Wreck of the Sisters: A flat registered at Runcorn and owned by J Dawson of Mostyn, built Runcorn 1864, 50 nt, with a crew of two was carrying a cargo of pig iron from Mostyn when she got into trouble and was lost on the East Hoyle Bank.
At half-past six o'clock on Saturday morning [26 September 1891] the signal gun for the assembling of the lifeboat crew was fired at Hoylake, and the men were quickly in attendance and proceeded to a coaster, which had been observed on the north side of East Hoyle by the lookout at Hilbre Island. It was seen that the crew of the vessel were in the rigging with the sea breaking over them. Fortunately the tide was in the lake [Hoyle Lake], which enabled the lifeboat to get afloat very soon, and, under a fair wind and ebb tide, she quickly reached the vessel in distress. The lifeboat men let go their anchor to windward of the wreck and dropped down on to her. A heaving line was thrown from the lifeboat to which was fastened a hawser, which the crew of the coaster made fast to their mast and came along it to the lifeboat, and were soon landed ashore at Hoylake.
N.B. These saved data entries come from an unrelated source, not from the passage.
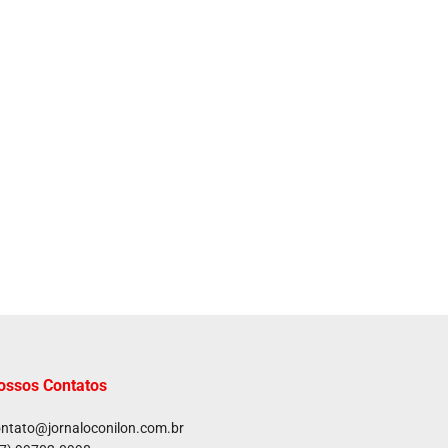
ossos Contatos
ntato@jornaloconilon.com.br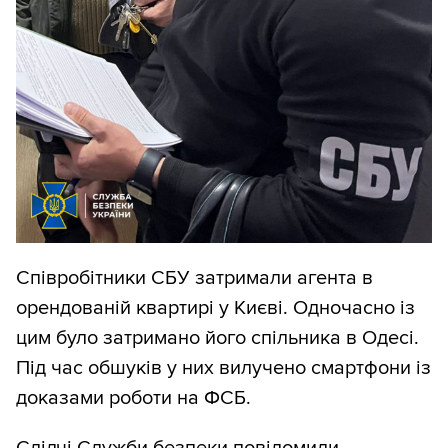
Співробітники СБУ затримали агента в
орендованій квартирі у Києві. Одночасно із
цим було затримано його спільника в Одесі.
Під час обшуків у них вилучено смартфони із
доказами роботи на ФСБ.
Слідчі Служби безпеки повідомили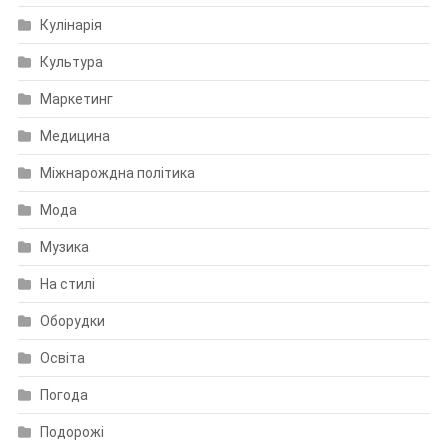
Кулінарія
Культура
Маркетинг
Медицина
Міжнарождна політика
Мода
Музика
На стилі
Оборудки
Освіта
Погода
Подорожі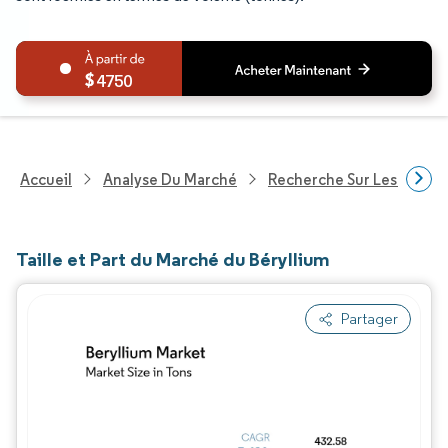
4750
Accueil
Analyse Du Marché
Recherche Sur Les Produi
Taille et Part du Marché du Béryllium
Partager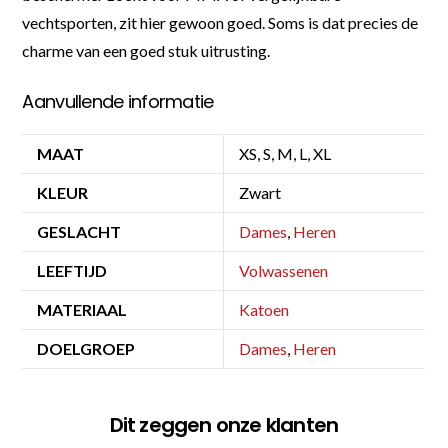
vechtsporten, zit hier gewoon goed. Soms is dat precies de
charme van een goed stuk uitrusting.
Aanvullende informatie
MAAT
XS, S, M, L, XL
KLEUR
Zwart
GESLACHT
Dames
,
Heren
LEEFTIJD
Volwassenen
MATERIAAL
Katoen
DOELGROEP
Dames
,
Heren
Dit zeggen onze klanten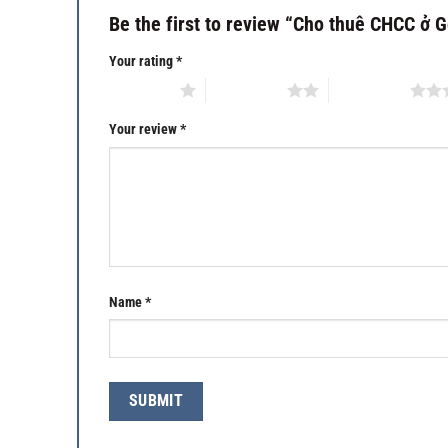
Be the first to review “Cho thuê CHCC ở G
Your rating
*
1 of 5 stars
2 of 5 stars
3 of 5 stars
Your review
*
Name
*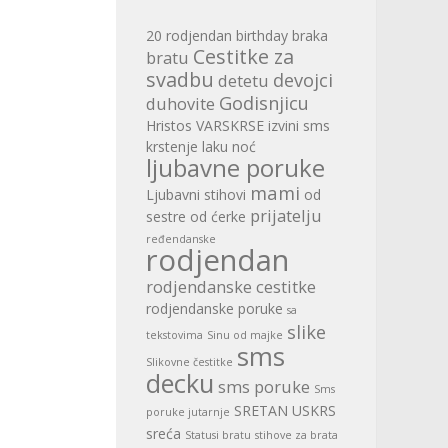
20 rodjendan
birthday
braka
Cestitke za
bratu
svadbu
devojci
detetu
Godisnjicu
duhovite
Hristos VARSKRSE
izvini sms
krstenje
laku noć
ljubavne poruke
mami
Ljubavni stihovi
od
prijatelju
sestre
od ćerke
ređendanske
rodjendan
rodjendanske cestitke
rodjendanske poruke
sa
slike
tekstovima
Sinu od majke
sms
Slikovne čestitke
decku
sms poruke
Sms
SRETAN USKRS
poruke jutarnje
sreća
Statusi bratu
stihove za brata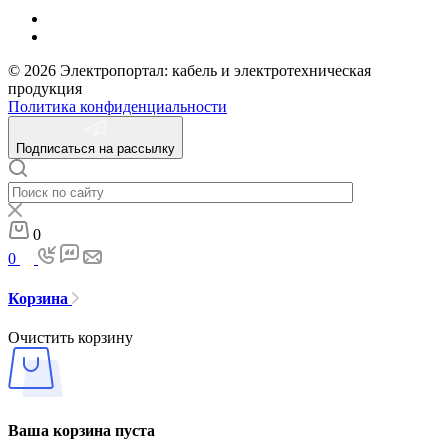
© 2026 Электропортал: кабель и электротехническая
продукция
Политика конфиденциальности
Подписаться на рассылку
0
0
Корзина
Очистить корзину
Ваша корзина пуста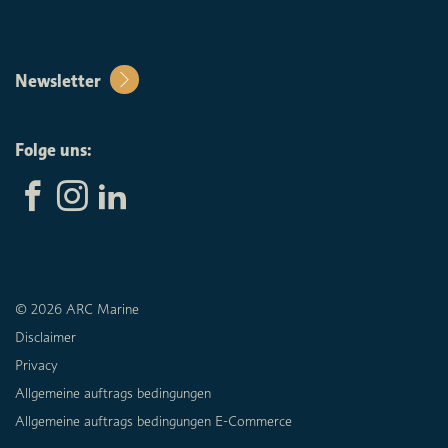
Newsletter
Folge uns:
© 2026 ARC Marine
Disclaimer
Privacy
Allgemeine auftrags bedingungen
Allgemeine auftrags bedingungen E-Commerce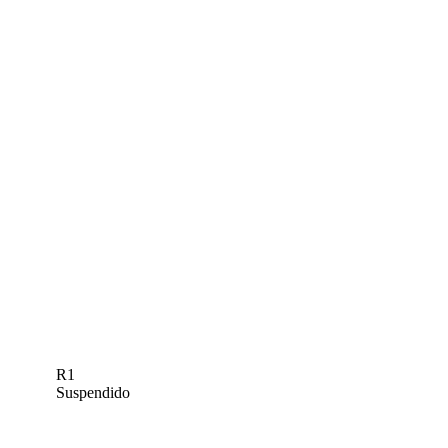
R1
Suspendido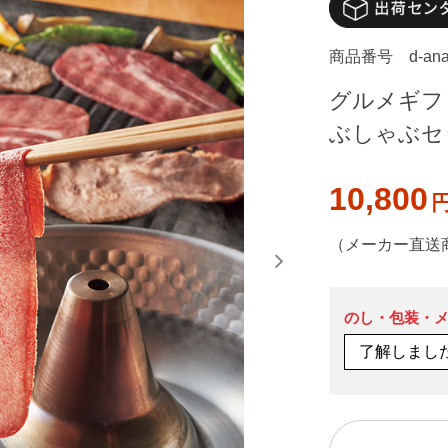
商品番号
d-an
グルメギフト 
ぶしゃぶセッ
10,800
（メーカー直送
のし・包装・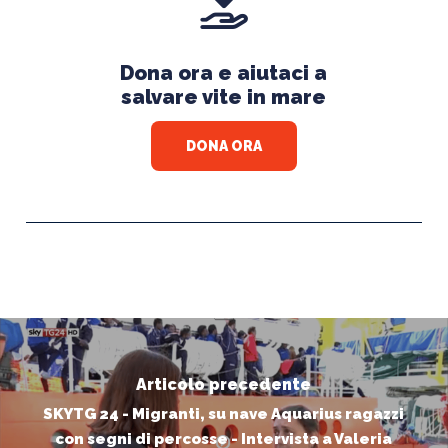
Dona ora e aiutaci a
salvare vite in mare
DONA ORA
Articolo precedente
SKYTG 24 - Migranti, su nave Aquarius ragazzi
con segni di percosse - Intervista a Valeria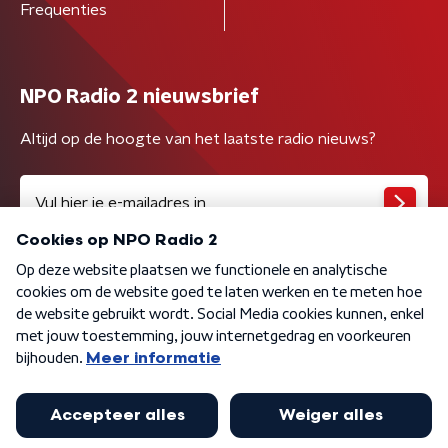
Frequenties
NPO Radio 2 nieuwsbrief
Altijd op de hoogte van het laatste radio nieuws?
Algemene voorwaarden
Privacybeleid
Cookiebeleid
  The vessel proved to be the Sisters, of Mostyn, laden with a cargo of iron, bound for Liverpool. The captain, William Parry, stated that the vessel sprang a leak during the violence of the gale in the Horse Channel about midnight, and they ran her on the bank to have a chance for their lives, there being two feet of water in her when she went ashore. A small trading steamer tried to rescue the crew by means of their boat, before the appearance of the lifeboat, but the sea was too great to make the attempt successful. Great credit is due to the lifeboat men for the prompt and efficient manner in which the rescue was effected, the crew being taken off the wreck within forty-five minutes from the time the gun was fired.